== Dataset content ==
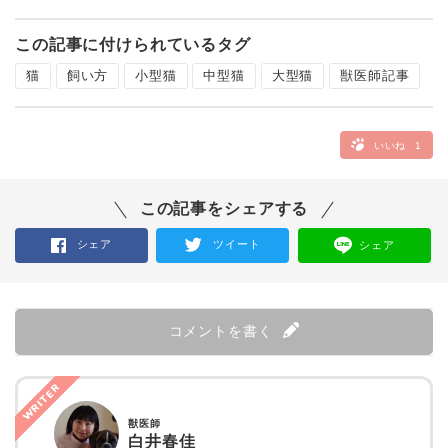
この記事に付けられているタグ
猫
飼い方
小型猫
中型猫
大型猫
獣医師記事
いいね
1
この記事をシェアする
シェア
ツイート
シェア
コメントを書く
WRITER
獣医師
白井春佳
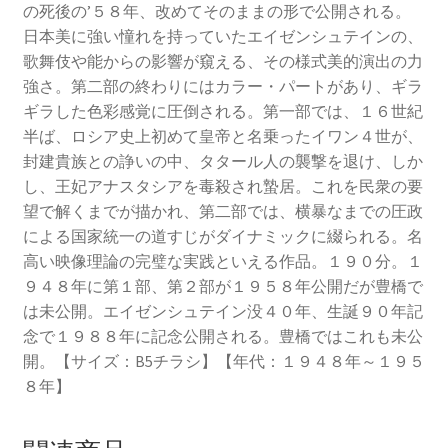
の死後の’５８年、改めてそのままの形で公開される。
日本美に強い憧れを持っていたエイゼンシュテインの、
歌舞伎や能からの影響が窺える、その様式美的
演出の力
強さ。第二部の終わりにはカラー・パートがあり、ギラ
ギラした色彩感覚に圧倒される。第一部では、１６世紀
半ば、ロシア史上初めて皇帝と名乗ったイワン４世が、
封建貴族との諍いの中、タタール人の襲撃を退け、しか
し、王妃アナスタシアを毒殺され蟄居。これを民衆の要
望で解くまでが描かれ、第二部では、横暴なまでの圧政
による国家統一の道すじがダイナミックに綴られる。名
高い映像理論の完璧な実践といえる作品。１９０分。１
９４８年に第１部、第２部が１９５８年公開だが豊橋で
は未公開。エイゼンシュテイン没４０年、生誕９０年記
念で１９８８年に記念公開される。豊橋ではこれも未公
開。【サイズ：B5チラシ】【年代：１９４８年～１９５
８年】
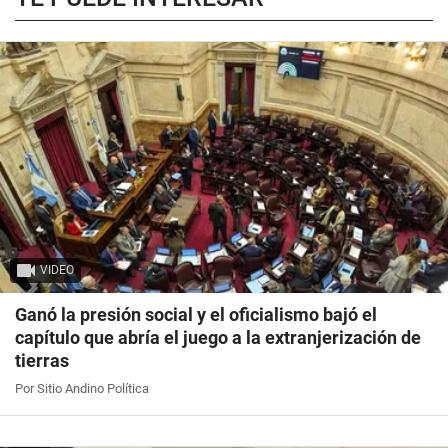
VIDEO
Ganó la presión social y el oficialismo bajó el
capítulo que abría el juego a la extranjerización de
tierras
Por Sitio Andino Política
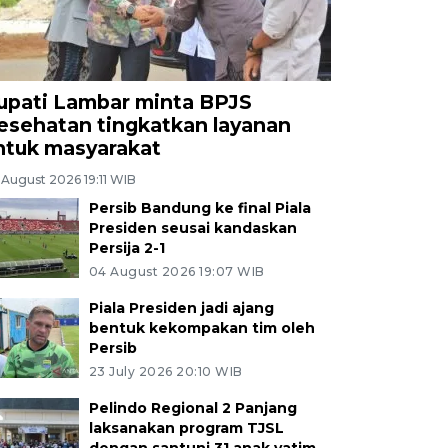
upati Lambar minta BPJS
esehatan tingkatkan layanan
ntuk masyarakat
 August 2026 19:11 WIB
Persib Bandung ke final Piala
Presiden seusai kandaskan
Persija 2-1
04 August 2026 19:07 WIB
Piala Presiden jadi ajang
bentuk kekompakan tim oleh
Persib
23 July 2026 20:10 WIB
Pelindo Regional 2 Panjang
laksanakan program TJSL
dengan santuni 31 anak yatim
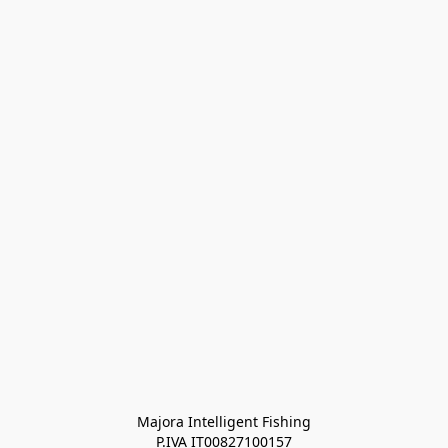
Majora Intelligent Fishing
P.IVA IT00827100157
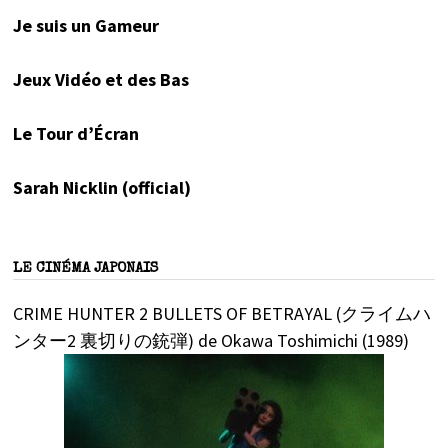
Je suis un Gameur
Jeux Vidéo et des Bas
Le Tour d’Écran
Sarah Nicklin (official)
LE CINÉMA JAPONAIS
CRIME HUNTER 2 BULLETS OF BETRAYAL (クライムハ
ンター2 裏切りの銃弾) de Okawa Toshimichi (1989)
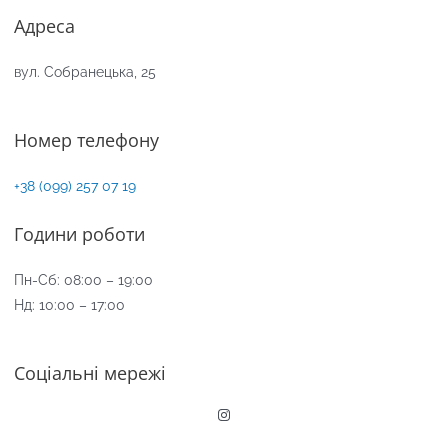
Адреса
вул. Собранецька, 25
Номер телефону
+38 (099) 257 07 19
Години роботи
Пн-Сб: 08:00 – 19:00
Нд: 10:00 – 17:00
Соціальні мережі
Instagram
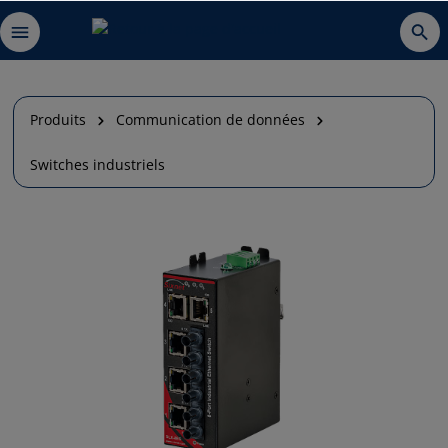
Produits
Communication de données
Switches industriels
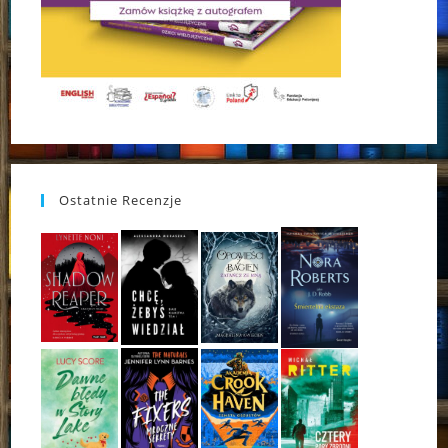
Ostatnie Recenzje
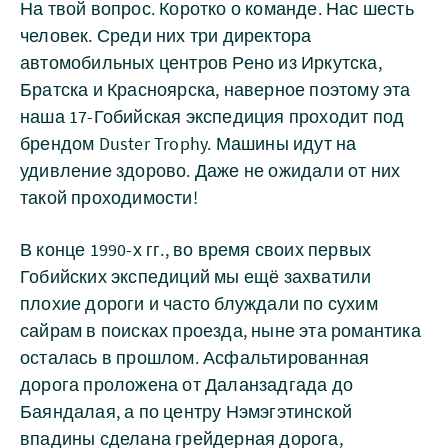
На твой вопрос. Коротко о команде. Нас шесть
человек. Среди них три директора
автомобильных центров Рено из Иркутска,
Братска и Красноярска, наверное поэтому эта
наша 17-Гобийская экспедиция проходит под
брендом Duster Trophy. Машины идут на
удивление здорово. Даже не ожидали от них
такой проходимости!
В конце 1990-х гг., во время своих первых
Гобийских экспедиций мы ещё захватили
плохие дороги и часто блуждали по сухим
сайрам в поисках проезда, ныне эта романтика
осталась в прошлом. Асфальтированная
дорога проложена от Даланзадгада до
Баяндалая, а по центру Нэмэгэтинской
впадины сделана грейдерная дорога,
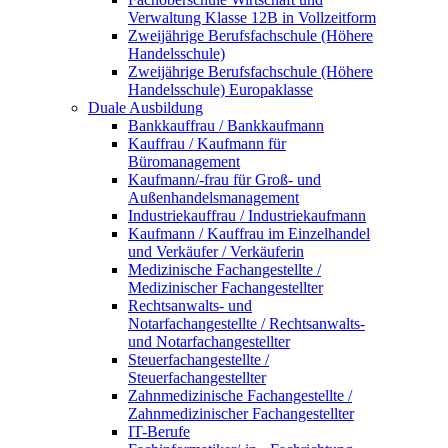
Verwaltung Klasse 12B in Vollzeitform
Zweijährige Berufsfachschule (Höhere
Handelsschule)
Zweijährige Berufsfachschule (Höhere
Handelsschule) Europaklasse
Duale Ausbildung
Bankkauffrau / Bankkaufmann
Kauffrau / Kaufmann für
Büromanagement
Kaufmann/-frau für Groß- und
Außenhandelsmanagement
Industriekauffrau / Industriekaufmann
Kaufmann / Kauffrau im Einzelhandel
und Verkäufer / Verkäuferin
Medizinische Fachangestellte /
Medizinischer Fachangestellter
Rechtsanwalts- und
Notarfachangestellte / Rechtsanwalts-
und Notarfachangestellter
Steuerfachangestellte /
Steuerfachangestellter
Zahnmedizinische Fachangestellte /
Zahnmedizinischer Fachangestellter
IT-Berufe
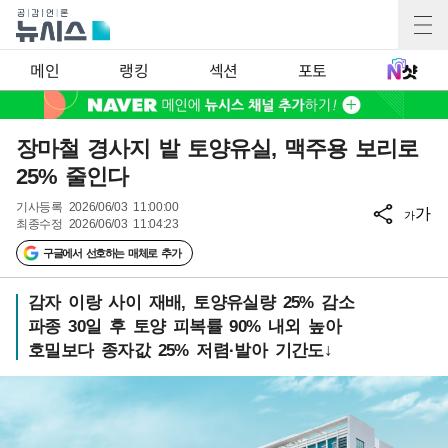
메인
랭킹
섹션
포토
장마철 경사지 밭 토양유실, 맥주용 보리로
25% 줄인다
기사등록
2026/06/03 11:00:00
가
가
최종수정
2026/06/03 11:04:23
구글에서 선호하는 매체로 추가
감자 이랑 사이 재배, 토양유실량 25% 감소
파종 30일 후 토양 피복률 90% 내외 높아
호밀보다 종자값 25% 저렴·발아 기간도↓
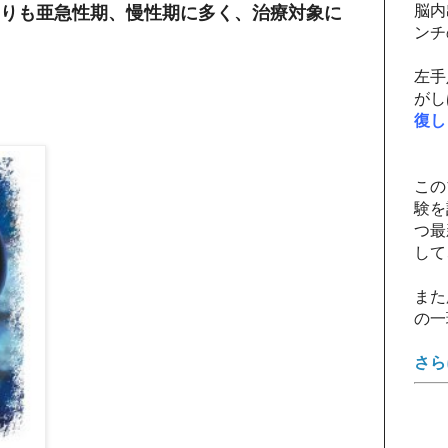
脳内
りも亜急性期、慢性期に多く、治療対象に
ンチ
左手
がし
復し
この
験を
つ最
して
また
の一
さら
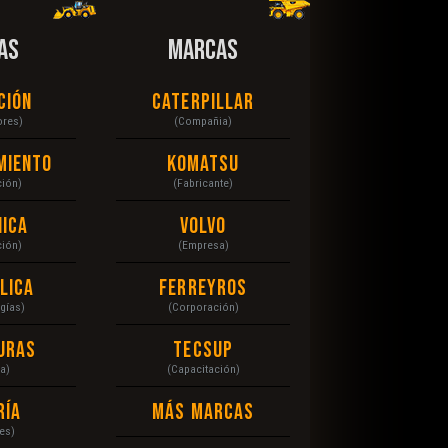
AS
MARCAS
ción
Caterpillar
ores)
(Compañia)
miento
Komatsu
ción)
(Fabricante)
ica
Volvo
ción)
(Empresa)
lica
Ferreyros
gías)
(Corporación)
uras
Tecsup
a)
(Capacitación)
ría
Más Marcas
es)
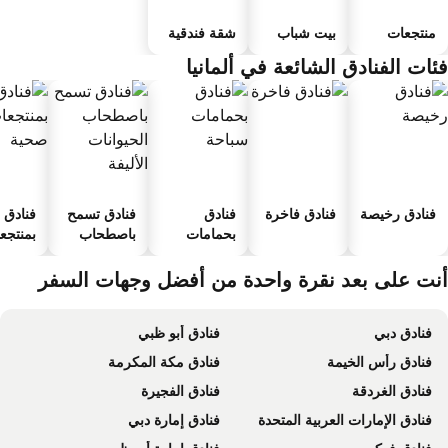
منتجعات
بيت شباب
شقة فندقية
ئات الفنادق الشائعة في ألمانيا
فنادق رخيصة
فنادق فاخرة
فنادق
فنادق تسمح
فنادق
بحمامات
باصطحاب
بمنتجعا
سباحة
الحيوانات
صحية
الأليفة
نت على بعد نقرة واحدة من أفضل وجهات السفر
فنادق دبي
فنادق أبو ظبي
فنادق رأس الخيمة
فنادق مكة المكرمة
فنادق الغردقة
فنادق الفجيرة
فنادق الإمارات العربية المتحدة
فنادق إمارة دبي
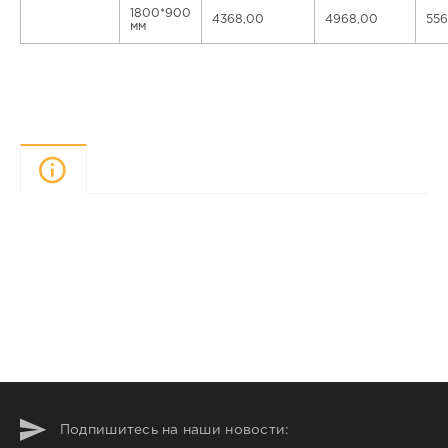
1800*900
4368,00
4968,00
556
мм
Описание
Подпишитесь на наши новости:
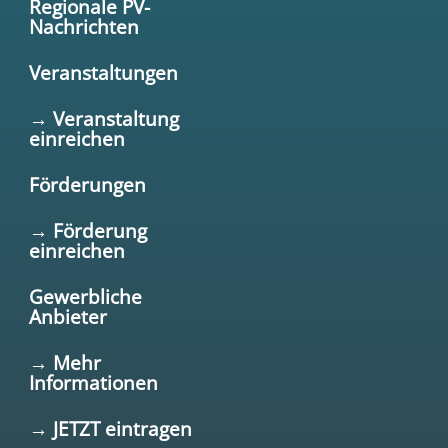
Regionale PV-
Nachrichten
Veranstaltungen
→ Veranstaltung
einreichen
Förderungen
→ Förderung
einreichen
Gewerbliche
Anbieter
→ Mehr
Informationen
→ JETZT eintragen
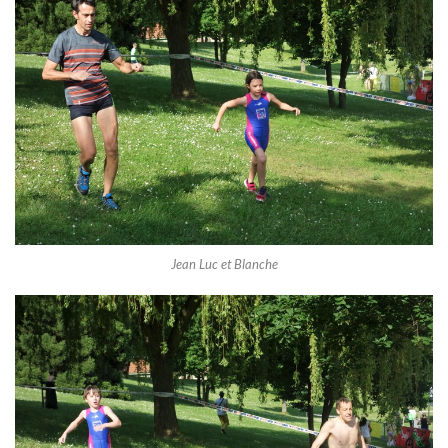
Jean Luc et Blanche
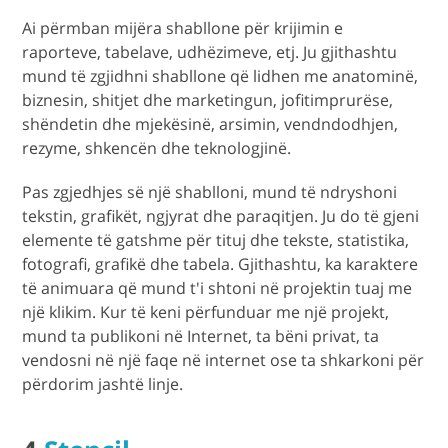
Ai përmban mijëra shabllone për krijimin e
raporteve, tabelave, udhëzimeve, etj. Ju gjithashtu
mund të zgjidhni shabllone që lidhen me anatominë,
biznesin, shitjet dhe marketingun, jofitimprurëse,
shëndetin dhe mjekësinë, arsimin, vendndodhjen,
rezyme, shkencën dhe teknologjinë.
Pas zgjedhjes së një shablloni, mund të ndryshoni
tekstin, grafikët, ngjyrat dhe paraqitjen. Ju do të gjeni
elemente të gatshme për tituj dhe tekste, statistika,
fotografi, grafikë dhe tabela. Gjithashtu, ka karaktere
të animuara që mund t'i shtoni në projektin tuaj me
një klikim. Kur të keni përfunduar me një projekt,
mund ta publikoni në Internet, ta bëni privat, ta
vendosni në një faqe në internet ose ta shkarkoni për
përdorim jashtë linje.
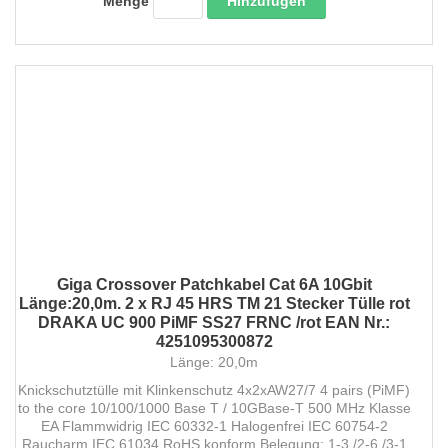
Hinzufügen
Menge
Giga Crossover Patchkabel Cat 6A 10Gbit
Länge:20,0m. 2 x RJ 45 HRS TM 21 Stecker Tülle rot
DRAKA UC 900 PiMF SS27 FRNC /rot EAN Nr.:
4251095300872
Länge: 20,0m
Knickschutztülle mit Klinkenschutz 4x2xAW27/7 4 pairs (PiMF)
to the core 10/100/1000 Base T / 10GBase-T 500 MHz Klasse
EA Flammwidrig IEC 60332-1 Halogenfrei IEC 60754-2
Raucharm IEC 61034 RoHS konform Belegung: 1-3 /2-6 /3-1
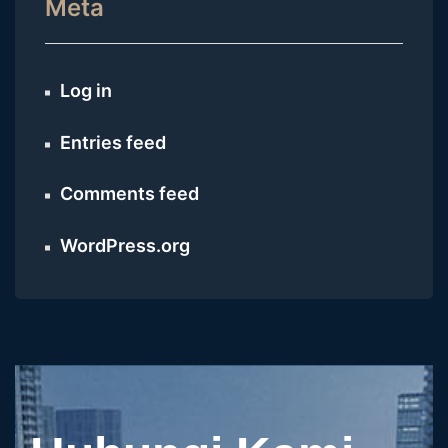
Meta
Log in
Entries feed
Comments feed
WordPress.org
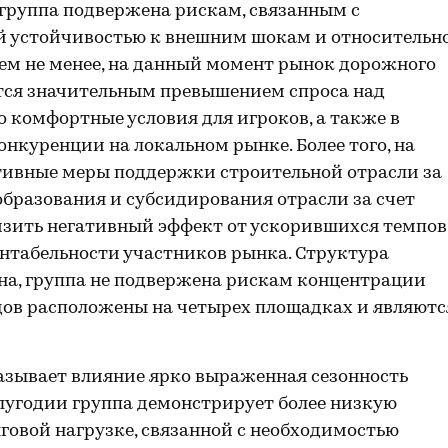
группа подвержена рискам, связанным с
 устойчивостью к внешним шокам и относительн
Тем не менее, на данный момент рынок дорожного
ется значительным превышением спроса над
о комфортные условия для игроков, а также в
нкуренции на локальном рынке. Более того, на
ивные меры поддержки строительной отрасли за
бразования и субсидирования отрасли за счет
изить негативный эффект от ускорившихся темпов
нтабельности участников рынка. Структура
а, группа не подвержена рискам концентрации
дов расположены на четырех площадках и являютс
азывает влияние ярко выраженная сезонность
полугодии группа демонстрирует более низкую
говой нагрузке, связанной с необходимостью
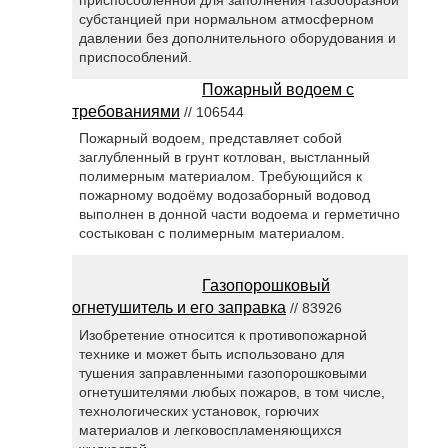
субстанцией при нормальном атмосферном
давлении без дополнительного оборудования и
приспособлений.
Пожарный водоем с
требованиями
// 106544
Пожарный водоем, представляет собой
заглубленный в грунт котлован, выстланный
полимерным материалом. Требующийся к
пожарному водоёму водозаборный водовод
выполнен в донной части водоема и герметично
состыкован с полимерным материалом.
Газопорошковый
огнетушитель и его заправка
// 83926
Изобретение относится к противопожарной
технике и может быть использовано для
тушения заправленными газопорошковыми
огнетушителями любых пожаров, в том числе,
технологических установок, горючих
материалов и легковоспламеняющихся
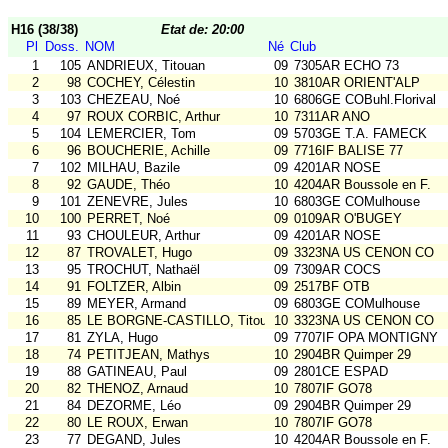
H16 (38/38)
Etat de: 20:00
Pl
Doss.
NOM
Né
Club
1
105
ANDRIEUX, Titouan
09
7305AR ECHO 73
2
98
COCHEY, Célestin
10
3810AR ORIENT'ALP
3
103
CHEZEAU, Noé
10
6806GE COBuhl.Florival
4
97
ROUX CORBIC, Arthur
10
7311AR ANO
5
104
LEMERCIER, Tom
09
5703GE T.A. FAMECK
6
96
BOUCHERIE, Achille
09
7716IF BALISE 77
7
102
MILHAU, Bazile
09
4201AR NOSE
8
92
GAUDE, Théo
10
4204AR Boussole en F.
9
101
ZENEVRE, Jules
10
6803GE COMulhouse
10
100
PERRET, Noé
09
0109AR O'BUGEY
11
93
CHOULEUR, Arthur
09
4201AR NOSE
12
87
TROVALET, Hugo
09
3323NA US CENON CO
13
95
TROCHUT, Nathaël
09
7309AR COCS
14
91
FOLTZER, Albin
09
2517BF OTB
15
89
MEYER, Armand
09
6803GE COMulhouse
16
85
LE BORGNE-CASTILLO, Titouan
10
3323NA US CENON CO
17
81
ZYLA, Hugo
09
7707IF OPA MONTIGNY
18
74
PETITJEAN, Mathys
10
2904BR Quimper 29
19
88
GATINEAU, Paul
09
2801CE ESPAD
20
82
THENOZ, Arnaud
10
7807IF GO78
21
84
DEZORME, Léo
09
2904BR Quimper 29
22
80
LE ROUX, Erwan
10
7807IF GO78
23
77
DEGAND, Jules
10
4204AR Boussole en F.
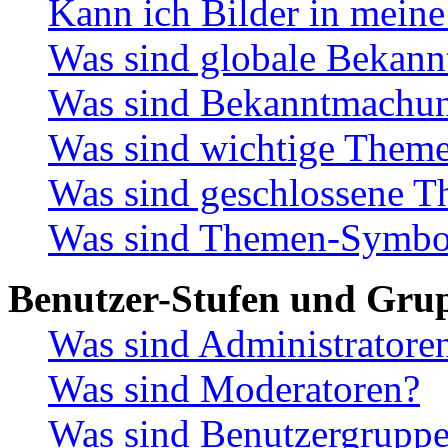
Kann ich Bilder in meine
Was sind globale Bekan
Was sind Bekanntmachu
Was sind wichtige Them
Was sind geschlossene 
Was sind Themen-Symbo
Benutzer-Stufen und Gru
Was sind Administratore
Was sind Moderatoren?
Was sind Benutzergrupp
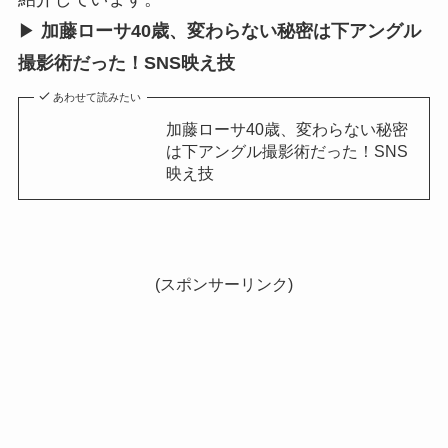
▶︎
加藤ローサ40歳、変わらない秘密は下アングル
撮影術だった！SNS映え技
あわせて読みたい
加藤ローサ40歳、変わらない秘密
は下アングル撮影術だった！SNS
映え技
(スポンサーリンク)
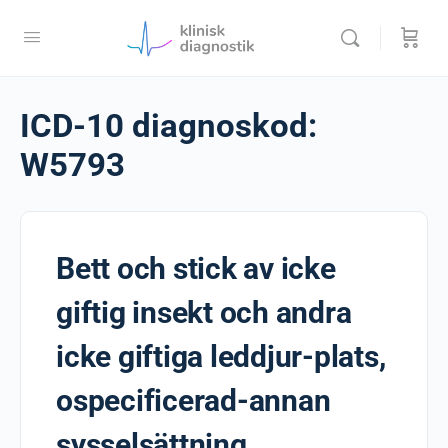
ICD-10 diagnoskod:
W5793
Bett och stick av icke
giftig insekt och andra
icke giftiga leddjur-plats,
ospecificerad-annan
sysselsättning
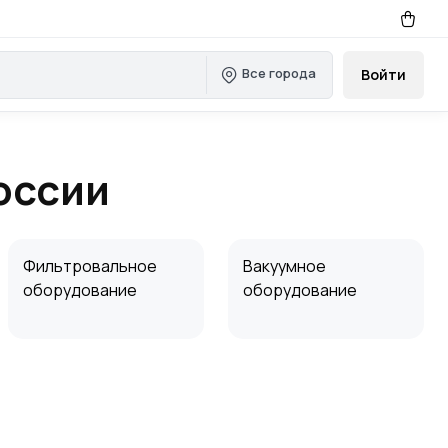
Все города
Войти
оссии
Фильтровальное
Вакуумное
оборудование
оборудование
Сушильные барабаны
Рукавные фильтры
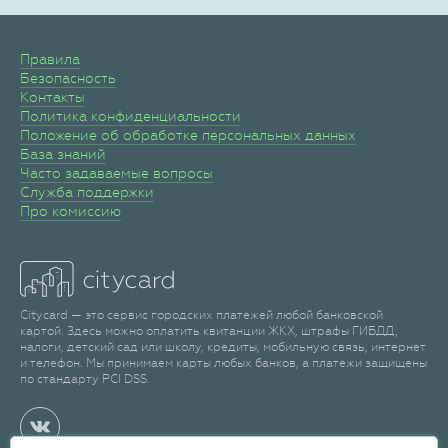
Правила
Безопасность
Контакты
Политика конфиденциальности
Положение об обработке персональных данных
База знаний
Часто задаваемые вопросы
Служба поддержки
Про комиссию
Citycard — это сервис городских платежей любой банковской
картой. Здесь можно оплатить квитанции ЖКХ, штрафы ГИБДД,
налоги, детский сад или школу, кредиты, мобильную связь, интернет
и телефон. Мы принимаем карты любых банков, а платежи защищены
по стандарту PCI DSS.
===
What you should do: Look for "Persib" in each line of the material, then copy the lines where it is found.

Answer below:
Persib Bandung ke final Piala
Persib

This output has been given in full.